We also know that in the last several months, leading Black scholars and activists, from Angela Davis to Marc Lamont Hill to Michelle Alexander have spoken out strongly on behalf of Palestinians--and found themselves targeted in return. The policing of people of color, including Ilhan Omar, who speak out on Palestine--the higher standards to which they are held, and the assumptions of bad faith by which their words are judged make their leadership on this issue all the more remarkable, but it means they are also paying an almost unbearable cost.

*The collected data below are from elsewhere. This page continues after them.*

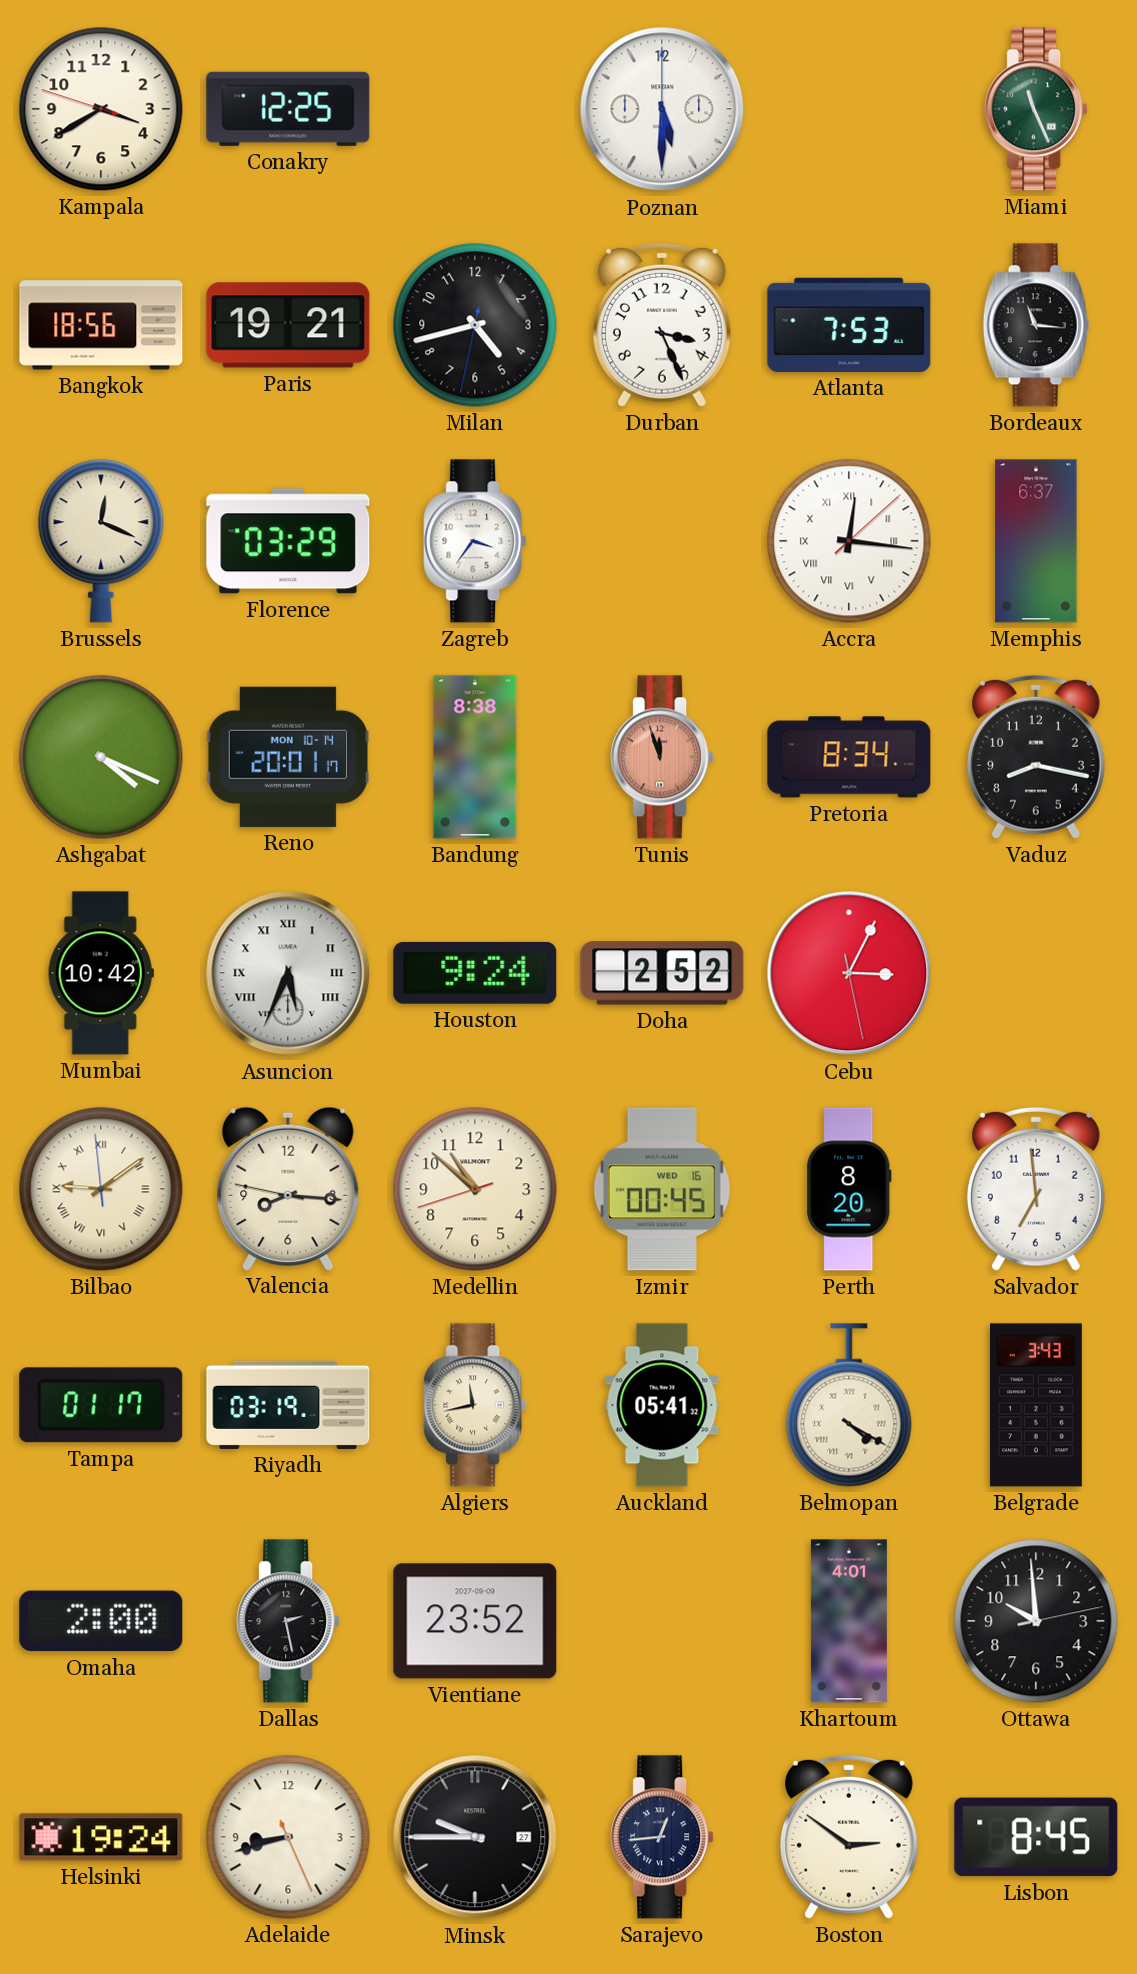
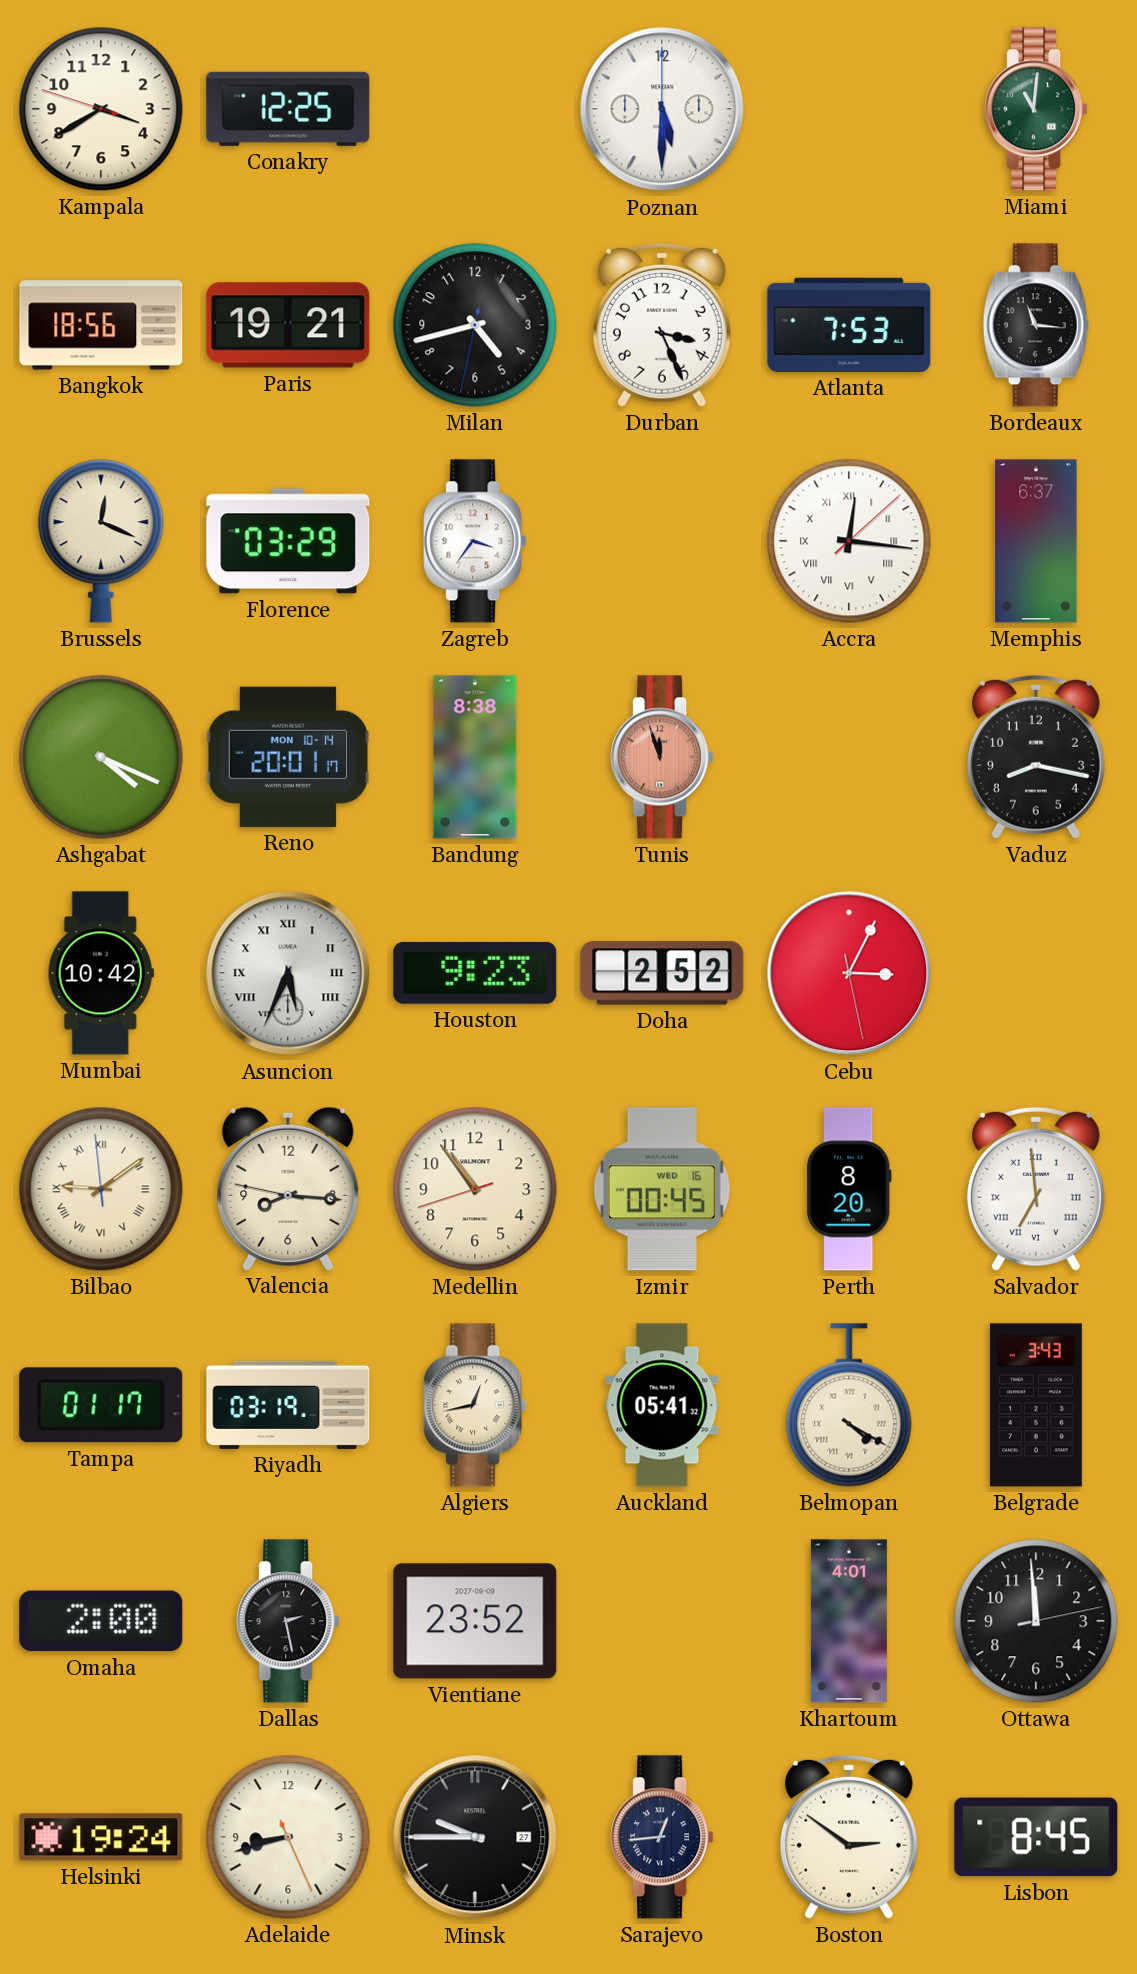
Miami: 11:26 -> 11:01
Pretoria: 8:34 -> none
Houston: 9:24 -> 9:23
Medellin: 10:51 -> 10:53
Salvador numerals: Arabic -> Roman
Algiers: 11:43 -> 12:43
Ottawa: 9:59 -> 11:59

The exhaustion and rage that so many people--Muslims, Palestinians, Black people, Jews of color, and Jews who support Palestinian rights--are feeling as these battles continue to play out does have one silver lining. The only antidote to the pro-Israel lobby is building a strong, grassroots movement of people willing to stand up for Palestinian rights. That's what ended U.S. support for apartheid in South Africa, its what won limited civil rights victories for Black Americans, and it's what shifted American views on gay marriage over the course of ten short years. And that's what we're seeing today.
It is no surprise that the first elected officials defending Palestinian human rights are facing such fierce opposition from defenders of the status quo. Omar herself is not backing down, firing back at her critics: "Being opposed to Netanyahu and the occupation is not the same as being anti-Semitic. I am grateful to the many Jewish allies who have spoken out and said the same... We must be willing to combat hate of all kinds while also calling out oppression of all kinds."
Omar will be joined by many more, but only if we're willing and able to fight to defend them--by speaking about anti-Semitism with precision, by challenging racism and islamophobia, and by holding our institutions and elected officials accountable.